El Presidente uruguayo habló ante el consejo de ministros en pleno, medio centenar de periodistas, camarógrafos, y curiosos, y unas 150 personas que llegaron en ómnibus hasta el lugar. Allí dio incluso precisiones que Argentina había reservado sin comentar. “El lunes (30 de enero) hablé con el presidente Kirchner para encontrar un camino que nos permita confirmar cómo vamos a continuar, porque la construcción de estas plantas no se detiene, el gobierno no va a dar ninguna orden para detener la construcción de estas plantas, hay que seguir con la construcción de las mismas. de cualquier manera, vamos a tratar de encontrar ese camino. Yo estoy seguro que lo vamos a lograr”
Los periodistas le pidieron a Vázquez precisiones sobre su conversación con Kirchner, pero éste respondió que no quería decir más que lo que dijo, que lo había meditado muy bien, para “evitar que la situación retroceda más aún”.

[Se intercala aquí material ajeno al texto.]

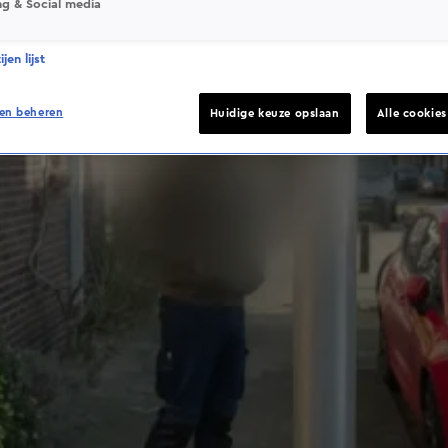
ng & Social media
jen lijst
en beheren
Huidige keuze opslaan
Alle cookie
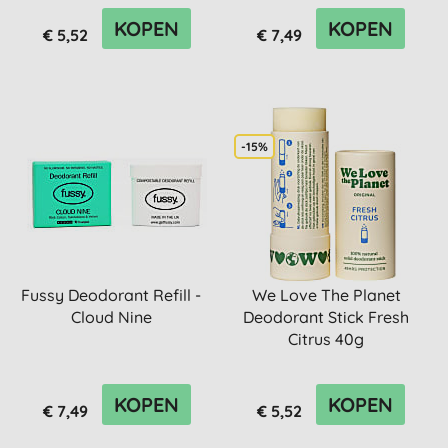
KOPEN
KOPEN
€ 5,52
€ 7,49
-15%
Fussy Deodorant Refill -
We Love The Planet
Cloud Nine
Deodorant Stick Fresh
Citrus 40g
KOPEN
KOPEN
€ 7,49
€ 5,52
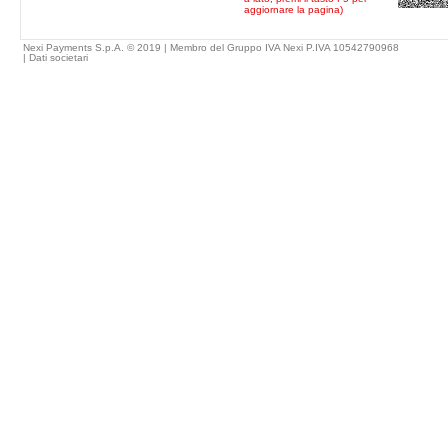
aggiornare la pagina)
Nexi Payments S.p.A. © 2019 | Membro del Gruppo IVA Nexi P.IVA 10542790968
|
Dati societari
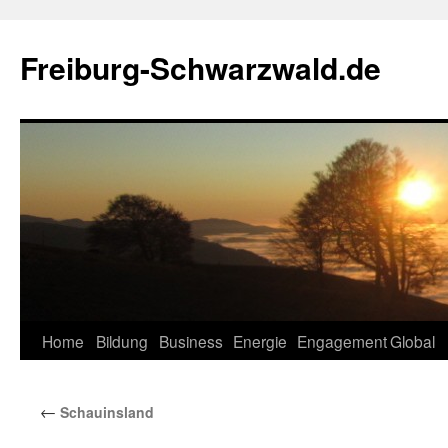
Zum
Inhalt
Freiburg-Schwarzwald.de
springen
Home
Bildung
Business
Energie
Engagement
Global
←
Schauinsland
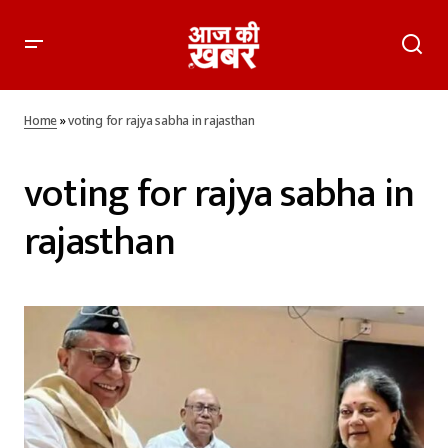
Home
»
voting for rajya sabha in rajasthan
voting for rajya sabha in
rajasthan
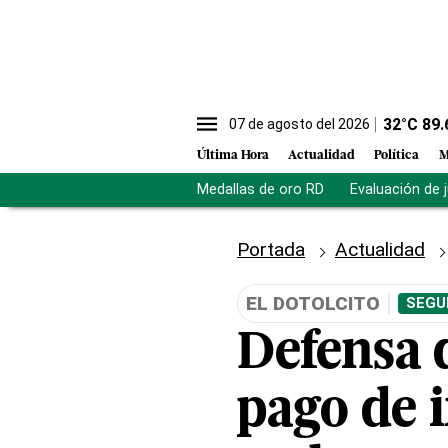
32
°C
89.
07 de agosto del 2026
Última Hora
Actualidad
Política
M
Medallas de oro RD
Evaluación de 
Portada
Actualidad
EL DOTOLCITO
SEGU
Defensa d
pago de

En tanto, el ministro del Interior, Aníbal Fernández había sostenido temprano con cautela: “no hay una definición del impacto ambiental formal. Si no nos podemos poner de acuerdo, busquemos a la figura apta que haga de mediador y nos diga como se resuelven las cosas. En este caso, recurrir a La Haya para que sea analizado el tema. Mirémoslo con ese cuidado”.
El hermetismo de la Casa Rosada coincidió con el de la Cancillería acerca de los tiempos para presentar la demanda en La Haya. “El tiempo será el más breve posible para el interés nacional. Nunca meses. Se está trabajando mucho y rápidamente” indicó ayer una alta fuente diplomática consultada por Clarín.
Por la noche, la Asamblea de Gualeguaychú prorrogó el corte de ruta.